La brutalité du retrait américain a montré les failles de l’armée régulière afghane, minée par la corruption, mal approvisionnée, sans soutien aérien. Même les insurgés ne s’attendaient pas à la décomposition aussi rapide de régiments aux effectifs gonflés artificiellement

Des talibans déploient leur drapeau après la prise de contrôle de la ville de Jalalabad le 15 août — © EPA / STRINGER
Des talibans déploient leur drapeau après la prise de contrôle de la ville de Jalalabad le 15 août — © EPA / STRINGER

L’effondrement des forces afghanes face aux talibans en seulement quelques semaines a surpris. Les mêmes insurgés avaient mis deux ans à prendre le pouvoir, entre 1994 et 1996, pendant la guerre civile, et ils n’avaient jamais pu contrôler des zones entières dans le Nord avant d’être défaits fin 2001. Cette fois-ci, en quarante-cinq jours, ils ont déjà conquis une bonne partie du Nord, le Sud et l’Ouest et se rapprochent dangereusement de Kaboul.

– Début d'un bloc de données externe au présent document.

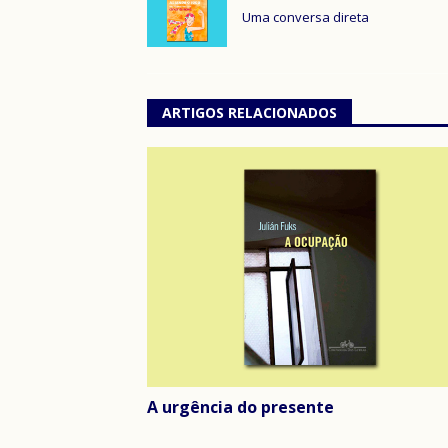
Uma conversa direta
ARTIGOS RELACIONADOS
A urgência do presente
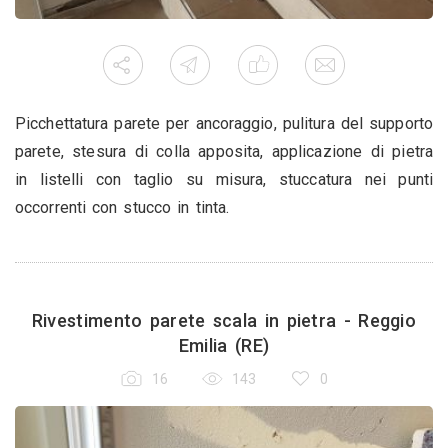
Picchettatura parete per ancoraggio, pulitura del supporto
parete, stesura di colla apposita, applicazione di pietra
in listelli con taglio su misura, stuccatura nei punti
occorrenti con stucco in tinta.
Rivestimento parete scala in pietra - Reggio
Emilia (RE)
16
143
0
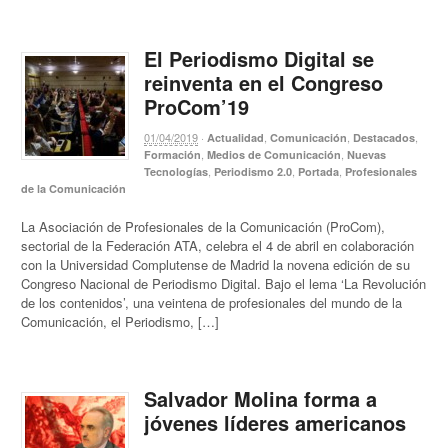
El Periodismo Digital se
reinventa en el Congreso
ProCom’19
01/04/2019
·
,
,
,
Actualidad
Comunicación
Destacados
,
,
Formación
Medios de Comunicación
Nuevas
,
,
,
Tecnologías
Periodismo 2.0
Portada
Profesionales
de la Comunicación
La Asociación de Profesionales de la Comunicación (ProCom),
sectorial de la Federación ATA, celebra el 4 de abril en colaboración
con la Universidad Complutense de Madrid la novena edición de su
Congreso Nacional de Periodismo Digital. Bajo el lema ‘La Revolución
de los contenidos’, una veintena de profesionales del mundo de la
Comunicación, el Periodismo, […]
Salvador Molina forma a
jóvenes líderes americanos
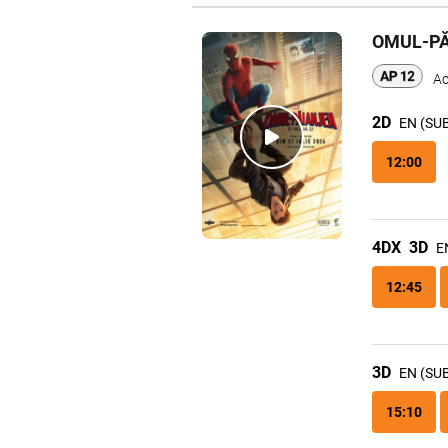
OMUL-PĂ
Ac
2D
EN (SU
12:00
4DX
3D
E
12:45
3D
EN (SU
15:10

Samedi 14 août, ils ont pris la province de Kunar puis la ville de Mazar-e-Charif, avant d’entrer, dimanche 15, dans Jalalabad, dernière grande ville à leur échapper encore en dehors de Kaboul. Si des combats font encore rage, une question se pose déjà. Comment une armée quatre fois supérieure en nombre, entraînée, financée et équipée par la première puissance mondiale, les Etats-Unis, a-t-elle pu ainsi être mise en déroute aussi rapidement?

Des «bataillons fantômes» pour gonfler les chiffres

Les autorités américaines avaient multiplié les déclarations sur les capacités des forces afghanes à défendre leur territoire. La réalité est moins glorieuse. Officiellement, Kaboul peut compter sur 300 000 membres des forces de sécurité, dont le fer de lance, les Forces spéciales, compterait près de 50 000 soldats. Selon une source militaire américaine haut placée, les autorités afghanes auraient gonflé les chiffres avec des «bataillons fantômes», sans doute pour augmenter la facture payée par les Etats-Unis et nourrir une corruption endémique. D’après un diplomate occidental, en poste à Kaboul, «il y aurait 46 bataillons fantômes, de 800 hommes chacun».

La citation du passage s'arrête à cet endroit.